We share a letter for Los Angeles Lakers legend, Kobe Bryant, to the Kobe generation.

The Los Angeles Lakers and basketball world lost a legend in Kobe Bryant. This is a letter to everyone that was impacted by him.

Dear Kobe Generation,

I’m Canadian, therefore a Toronto Raptors fan. I grew up wanting to be “like Mike.” I wasn’t a huge fan of the Lakers or of Kobe, sorry Los Angeles. Yet, through the years that followed his basketball career, I started to develop a fondness for this father, husband, coach, mentor and athlete. My heart is torn for a whole generation of Kobe admirers.

I’m attributing this feeling of loss to the respect I have grown to have for Mr.Bryant, following an incredible basketball career. He embodied what Martin Luther King Jr. described as the first dimension of life, length. Kobe was blessed with tools just like you and me, and he exploited them to their full potential through his relentless work ethic.

He, as Martin Luther King Jr. went on to say “if it falls your lot to be a street sweeper, go on out and sweep streets like Michelangelo painted pictures; sweep streets like Handel and Beethoven composed music; sweep streets like Shakespeare wrote poetry…” Kobe played basketball in such a way, “…that the host of heaven and earth [had] to pause and say, “Here lived a great [basketball player], who [played] his job well.”

From NBA championship rings to Oscar and Emmy award wins, he succeeded in everything he set his heart, mind and time to; he inspired you and me in the process. Kobe wanted to show us that if you worked hard and spent the time you could achieve anything.

As I’ve been working through my feelings, a close friend said to me, “Oh, he’s like a friend’s son you heard stories about while he grew up,” because as so many reporters and journalist have pointed out, Kobe was a teenager who became a man in front of our eyes.

We’ve seen his highs and lows through the media and we’ve cared. This loss has made the whole world want to come to a halt. Kobe was a “Fresh Prince” from Philly, who sat on his throne in L.A, draped in gold and royal purple cloth reppin’ the Lakers as they reigned over the NBA. He married a beautiful, strong Latina woman with whom he had four princesses.

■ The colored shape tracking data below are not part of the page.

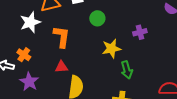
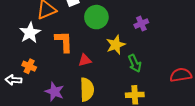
green circle: (97, 18) -> (96, 17), size x1.5
red triangle: (61, 67) -> (85, 60), moved
purple star: (29, 82) -> (54, 92), moved

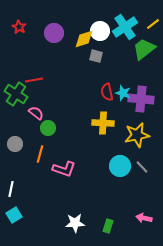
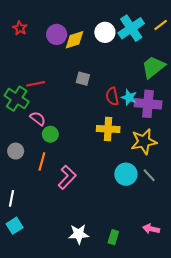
yellow diamond: (84, 39) -> (74, 40), moved
green trapezoid: (144, 49) -> (153, 67), moved
gray square: (96, 56) -> (83, 79), moved
pink L-shape: (64, 169) -> (67, 177), turned -65

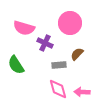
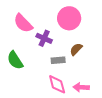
pink semicircle: (24, 28) -> (23, 23), turned 30

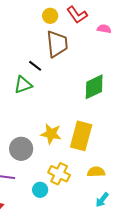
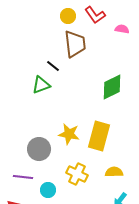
cyan circle: (40, 190) -> (48, 190), moved

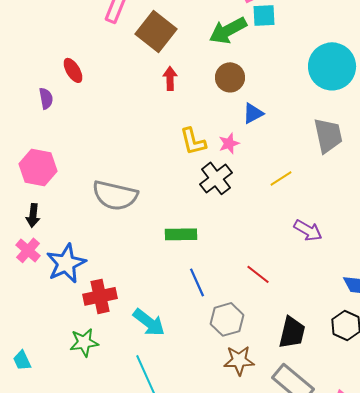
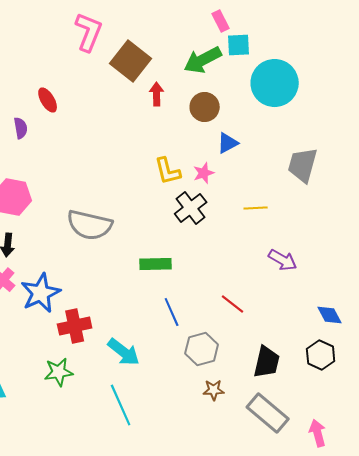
cyan circle: (332, 66) -> (275, 83), moved
red arrow: (170, 78) -> (157, 94), moved
gray trapezoid: (328, 135) -> (303, 165), turned -153
yellow line: (281, 178) -> (256, 208), turned 30
brown star: (239, 360) -> (214, 390), size x0.7

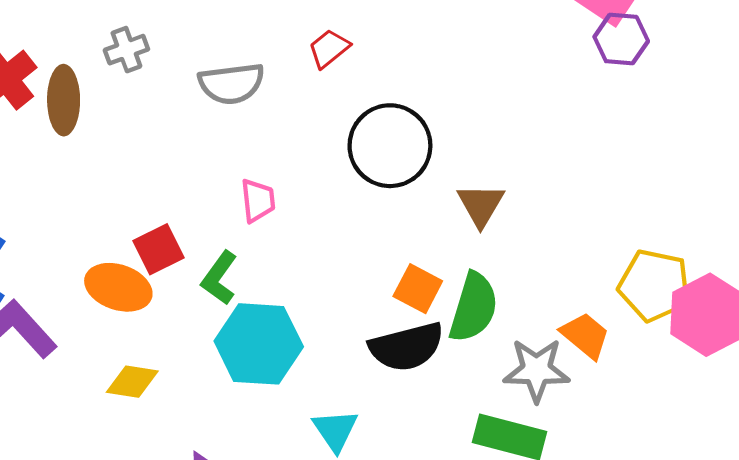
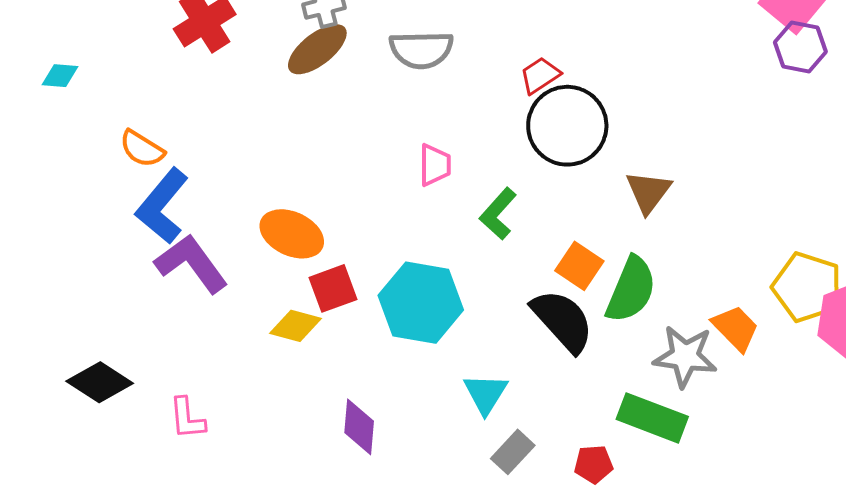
red trapezoid: (329, 48) -> (540, 75), moved
brown ellipse: (64, 100) -> (317, 49), moved, turned 46
red square: (158, 249) -> (333, 288), moved
green L-shape: (219, 278) -> (498, 214), moved
black semicircle: (407, 347) -> (563, 321), turned -124

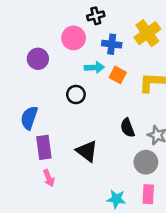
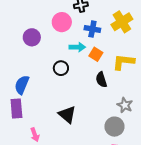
black semicircle: (127, 128) -> (101, 80), moved
purple rectangle: (44, 147) -> (16, 109), moved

This was a fairy tale straight out of the Disney vault. I saw a doting husband and “girl-dad,” who sought to empower his princesses. I saw images of these young minds getting the opportunity to meet women who were champions in their fields; Misty Copeland, Oprah Winfrey, the American Women’s National Soccer and UCONN women’s basketball teams, to name a few.

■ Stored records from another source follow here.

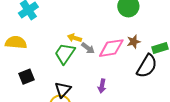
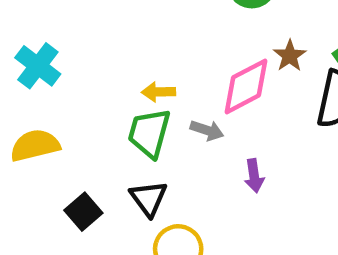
gray arrow: (88, 48) -> (207, 130), moved
black triangle: (63, 90) -> (149, 198), moved

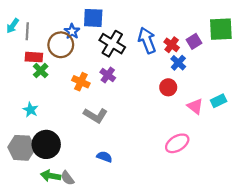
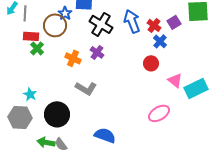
cyan rectangle: (219, 101) -> (196, 88), moved, size x1.6
cyan star: (31, 110) -> (30, 94), moved
black circle: (46, 144) -> (57, 114), moved
blue semicircle: (104, 157) -> (105, 135), moved, size x1.5

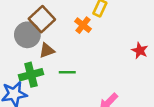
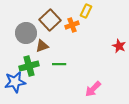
brown square: (42, 19) -> (50, 20), moved
orange cross: (83, 25) -> (72, 25), turned 32

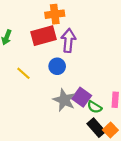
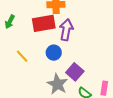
purple square: (82, 97) -> (75, 72), moved

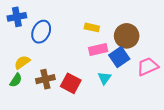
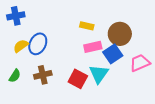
blue ellipse: (41, 32) -> (38, 44), moved
yellow semicircle: (22, 62) -> (21, 46), moved
cyan triangle: (104, 78) -> (99, 74), size x1.5
red square: (71, 83) -> (78, 79), moved

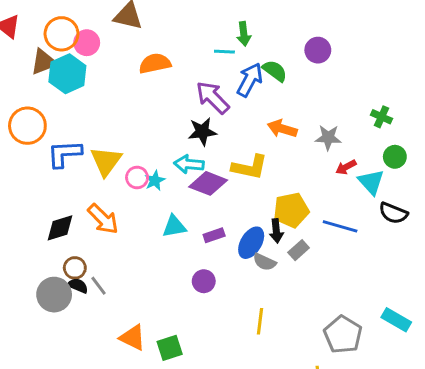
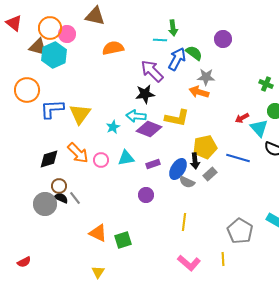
brown triangle: (44, 62) -> (38, 47), turned 36
gray star: (328, 138) -> (206, 77), moved
pink circle: (137, 178) -> (101, 160), moved

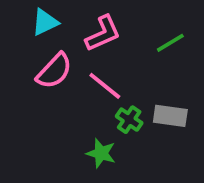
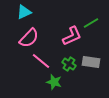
pink L-shape: (103, 33) -> (72, 36), moved
pink line: (105, 86) -> (41, 61), moved

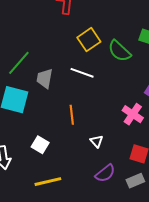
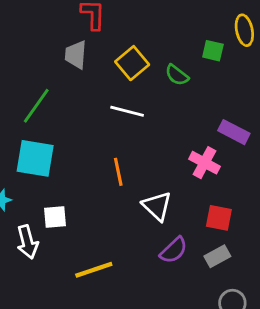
green semicircle: (119, 51) -> (177, 75), size x0.7
gray trapezoid: (45, 78) -> (76, 55), moved
white triangle: (97, 141) -> (157, 206), size x1.6
white square: (40, 145) -> (55, 217), moved, turned -30

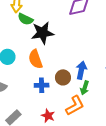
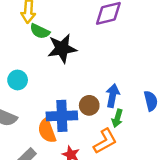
orange semicircle: (35, 59) -> (47, 131), moved
blue cross: (42, 85) -> (62, 116), size x1.6

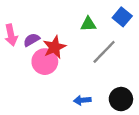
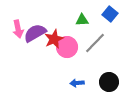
purple semicircle: (32, 40) -> (35, 33), size x1.6
pink circle: (45, 62) -> (67, 47), moved

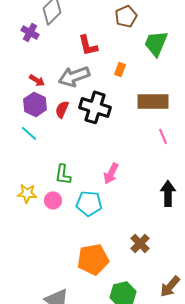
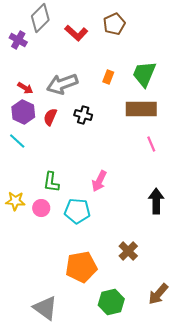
green trapezoid: (156, 43) -> (144, 74), moved
red L-shape: (88, 45) -> (76, 33), moved, turned -35
black cross: (95, 107) -> (83, 115), size x0.6

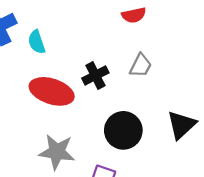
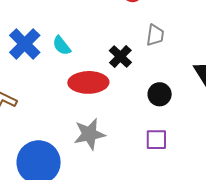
black circle: (123, 130) -> (160, 94), size x0.7
gray star: (57, 152) -> (89, 134), moved

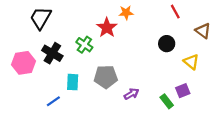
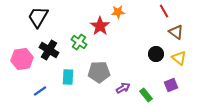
brown triangle: (203, 31) -> (176, 32), moved
black circle: (167, 44) -> (156, 54), moved
blue line: (53, 101) -> (40, 91), moved
green rectangle: (167, 101) -> (146, 95), moved

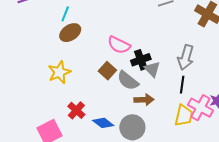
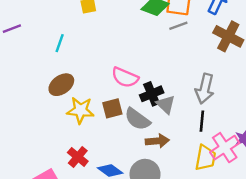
brown ellipse: (70, 33) -> (61, 85), moved
brown square: (107, 71) -> (112, 108), turned 36
yellow star: (59, 72) -> (80, 110), moved, turned 30
pink cross: (200, 108) -> (225, 148), turned 30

Having grown up as an only girl with two brothers and a chauvinistic Latino dad, I was engulfed in admiration. What he was doing for a whole generation of women through coaching and mentoring was remarkable, but unfortunately, all fairy tales end and this one ended abruptly.

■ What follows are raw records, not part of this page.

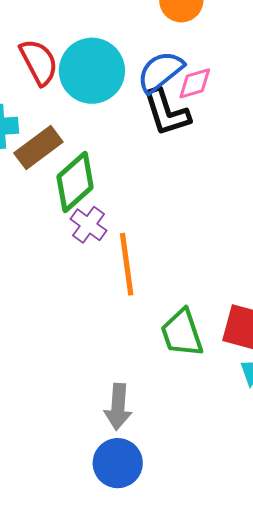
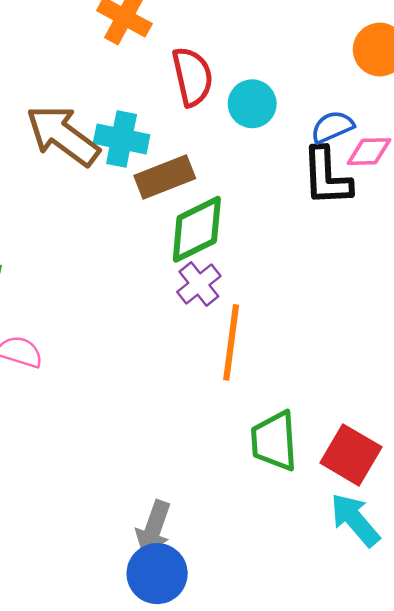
cyan circle: (92, 71) -> (252, 104), size x0.6
blue semicircle: (160, 72) -> (332, 127), size x0.7
gray arrow: (118, 407) -> (153, 528), moved

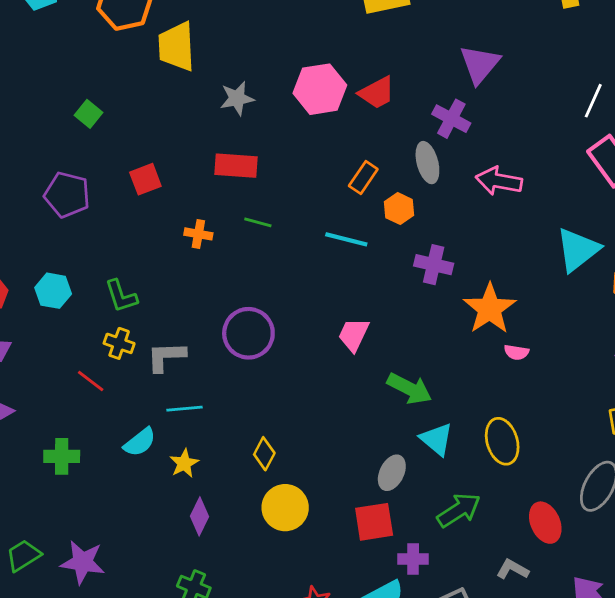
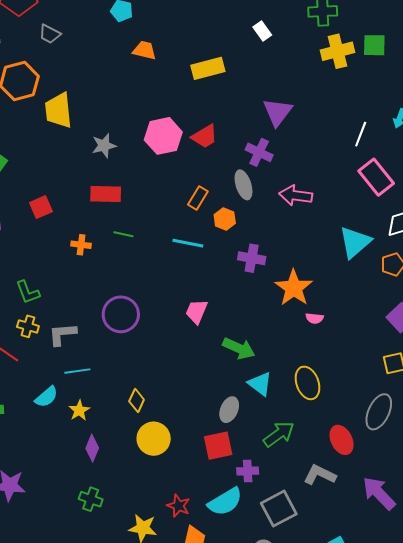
gray L-shape: (513, 569) -> (320, 475), size x1.4

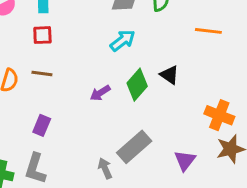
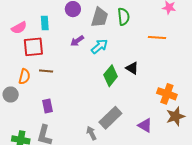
red square: (42, 35) -> (33, 47), moved, size x1.5
purple arrow: (100, 93) -> (77, 41), moved
purple rectangle: (42, 125) -> (47, 106), turned -32
purple triangle: (185, 160) -> (145, 125), turned -35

People like me, who are sports fanatics and have had an athlete as their hero, can only begin to imagine what the Kobe Generation is going through. An entire generation has lost their Michael Jordan or their Wayne Gretzky, their Bill Russell or LeBron James.

More from Lake Show Life

Each of us, who have ever loved a sport, have our own version of Kobe. The key distinguishing factor is, they have not been tragically taken from us, far too soon. Our real-life hero “girl-dad” didn’t have a happily ever after, even though once upon a time he scored 81 points against the Raptors and 60 points during his final NBA game.

I was looking forward to Kobe’s Hall of Fame induction. I was wanting to see who would be doing the presenting (MJ)? I was ready to hear a great speech from Kobe because you and I both know it would have been meaningful and full of life lessons. I have been hoping he had something prepared and it would serve as a last seed of inspiration for all of us.

Kobe Generation, much like the legends of Rome’s favorite gladiators are still talked about today, Kobe will be remembered long after our generation has perished. A statue in his honor, I’m sure, will be erected.

We will visit it just as we visit the Colosseum in Rome, statues of David in Florence and Michael Jordan in Chicago. Kobe will be an immortal legend long after we are gone and generations after us have their new heroes. Kobe’s longevity will be apparent because his 41 year moment here on earth was spent making all the right calculated “mamba” moves required to do so.

I’m sorry for our loss, but we must carry on and remember this: we were alive to witness and learn from the phenomenon that was Kobe Bryant.